Eighteenth Sunday in Ordinary Time – Cycle C
Reflecting on Luke 12: 13-21
So, the summer project—which is the same project I’ve had for the twenty-five years we’ve lived in our house—is to finally organize the thousands of pictures and letters I’ve saved through the years. After an agonizing month I finally transferred all my stuff from the garage, to the porch, and now, yes, to the living room.
We can’t eat at the table because it’s covered with my grade-school report cards. Ugh. Why on earth have they traveled with me all these years? And why, I wonder, is the picture of the family of the unnamed hired help at my grandfather’s dairy sitting where the dinner plate should be?
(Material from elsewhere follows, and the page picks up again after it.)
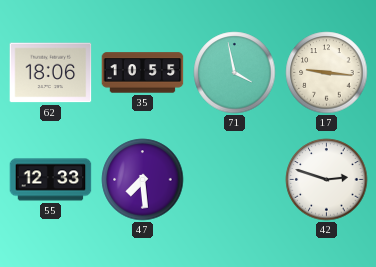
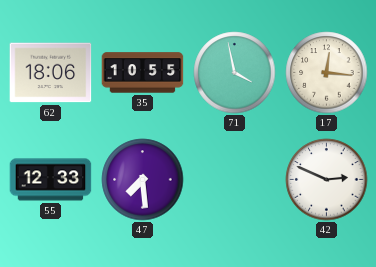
17: 9:16 -> 12:16
42: 2:48 -> 2:49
Sentimentality, said Kafka, is giving something more attention than God gives it. I cringe when I imagine the nameless mother in that ancient picture somehow walking into our living room today and seeing the picture of her family one hundred years ago and saying, “Are you kidding me? THIS picture is more important to you than your present life? Even I didn’t keep that picture, and I actually know who those people are.”
What if this very night my life were demanded of me? I know without a doubt that stuff would be shoveled into the recycle bin in a heartbeat. The table would be cleared, and set with my beautiful china (which brings me such joy in my real life), and all my family and friends would gather around it. We would sing, and laugh, and pray, and eat! And I would die in peace, finally rid of the stuff that was keeping from being rich in the ways that matter to God.
What “treasures” do you store that are keeping you from real happiness?